Among 60 patients who were assessed by perimetry, 48 cases (80.0%) had normal results whereas 12 subjects (28.6%) showed depressive changes after 6 months. Table 2 has summarized the results of the second visual field testing in the total population, in those who had normal fundus and in patients with normal/abnormal anterior and posterior segments. After 6 months, HCQ therapy deteriorated significantly the perimetric results of 5 (55.6%) patients (P=0.013) with abnormal anterior segment. A same trend was observed in perimetric results of 6 (50.0%) subjects with abnormal posterior segments (P=0.009). In addition, depressive changes also developed in 7 (14.6%) out of 48 patients who had normal fundus at the beginning of the study (Table 2).
Table 2.
Perimetry | Total | P value | ||
---|---|---|---|---|
Normal | Depressive | |||
Total population, N (%) | 48 (80.0) | 12 (20.0) | 60 | - |
Patients with normal fundus, N (%) | 41 (85.4) | 7 (14.6) | 48 | - |
Anterior segment, N (%) | ||||
Normal | 42(83.4) | 7 (16.6) | 51 | 0.013 |
Abnormal | 4 (44.4) | 5 (55.6) | 9 | |
Posterior segment, N (%) | ||||
Normal | 42(87.5) | 6 (12.5) | 48 | 0.009 |
Abnormal | 6 (50.0) | 6 (50.0) | 12 |
Table 3 compares the mean levels of daily and cumulative HCQ doses between different perimetric results of the investigated population. The daily dose of HCQ as well as the cumulative dose of hydroxychloroquine displayed statistically significant associations with perimetric results (P=0.035 and P=0.021, respectively).
Table 3.
Perimetry | N (%) | Mean (SD) | P value | |
---|---|---|---|---|
Daily HCQ dose [mg], Mean (SD) | Depressive | 12 (20) | 185.7 (105.2) | 0.035 |
Normal | 48 (80) | 166.5 (93.2) | ||
Cumulative HCQ dose [gr], Mean (SD) | Depressive | 12 (20) | 257.5 (189.2) | 0.021 |
Normal | 48 (80) | 235.2 (164.8) |
HCQ: hydroxychloroquine.
4. Discussion
Toxic retinopathy is one of the serious side effects associated with the use of chloroquine and hydroxychloroquine. Risk factors proposed for the development of HCQ retinopathy include long duration of treatment (>5 years), high daily drug dosage (>6.5 mg/kg of lean body weight), concomitant renal or liver disease, high level of body fat, and age of older than 60 years (Bernstein, 1991; Browning, 2002; Marmor et al., 2002). Regular screening examinations are critical in early diagnosis as well as in prevention of HCQ toxicity. Nowadays, drug discontinuation is the only way to prevent ocular side effects (Marmor et al., 2002). Making the decision to cease the drug is based on diagnostic and screening examinations. However, for the most majority of patients, taking chloroquine or HCQ is the most effective way to control the underlying systemic disease. Moreover, drug cessation can lead to deteriorating of underlying disorder. In some occasions, it may also be necessary to substitute other medications such as steroids which are associated with serious systemic side effects (Yam & Kwok, 2006). Ocular screening tests have a fundamental role in early diagnosis of HCQ toxicity, and therefore should be chosen with great precision. It has been reported that central 10-2 perimetry is more sensitive than fundoscopy and color vision testing (Elder, Rahman, & McLay, 2006). In the present investigation, we aimed to evaluate the value of central 2-10 perimetry in early detection of retinal toxicity in 60 rheumatoid arthritis patients with normal fundoscopic findings.

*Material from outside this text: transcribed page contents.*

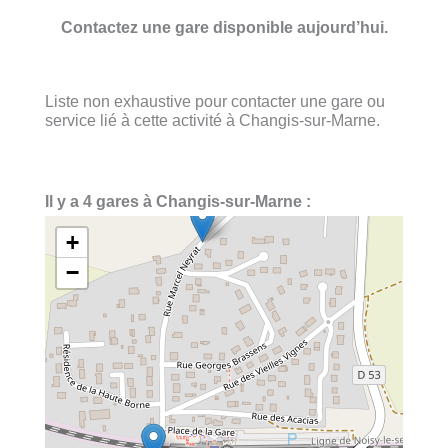
Contactez une gare disponible aujourd’hui.
Liste non exhaustive pour contacter une gare ou
service lié à cette activité à Changis-sur-Marne.
Il y a 4 gares à Changis-sur-Marne :
+
−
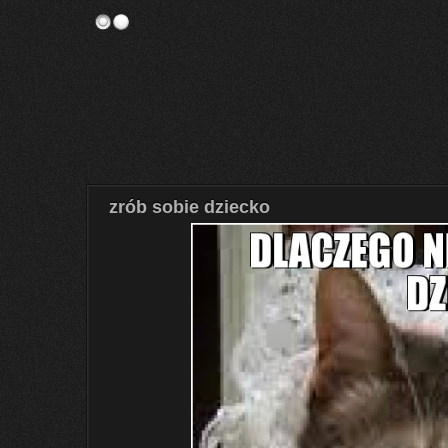
zrób sobie dziecko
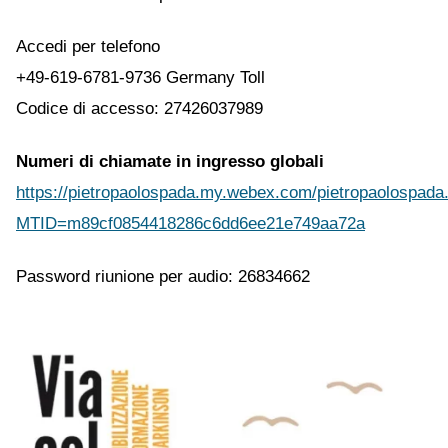
Accedi per telefono
+49-619-6781-9736 Germany Toll
Codice di accesso: 27426037989
Numeri di chiamate in ingresso globali
https://pietropaolospada.my.webex.com/pietropaolospada.
MTID=m89cf0854418286c6dd6ee21e749aa72a
Password riunione per audio: 26834662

There is a controversy about whether the dosing regimen and the total dose of Chloroquine or HCQ are associated with the risk of retinopathy (Puavilai et al., 1999). Indeed, Chloroquine retinopathy was initially observed in subjects receiving an overdose of this drug (Francois, de Rouck, Cambie, & de Laey, 1972; Grierson, 1997; M. J. Vedy, 1975). Additionally, further cases of maculopathy were described in subjects who used chloroquine prophylaxis at 100 mg daily for more than 10 years, with cumulative doses ranging around 300 g (Chovet, Vedy, Fauxpoint, & Vingtain, 1979; Metge, Rodor, Chovet, Montabone, & Llavador, 1979; Trojan, 1975; J. Vedy, Fauxpoint, Labat, Carrica, & Rivaut, 1978). It has also been shown that a cumulative dose of >700 g might be toxic, corresponding to a prophylaxis of 100 mg per day for 20 years (Chovet et al., 1979; J. Vedy, Graveline, Carrica, Rivaud, & Chanut, 1979). There are also some investigations in the literature that have shown that a cumulative dose of 185 g (Balo, Mensah, & Mihluedo, 1996) or even 140 g (Ducousso et al., 1995) should be considered as the threshold dose to avoid retinopathy. This is compatible with our findings. Hence, we suggest that, in any case, patients should be systematically screened before this cumulative dose is reached.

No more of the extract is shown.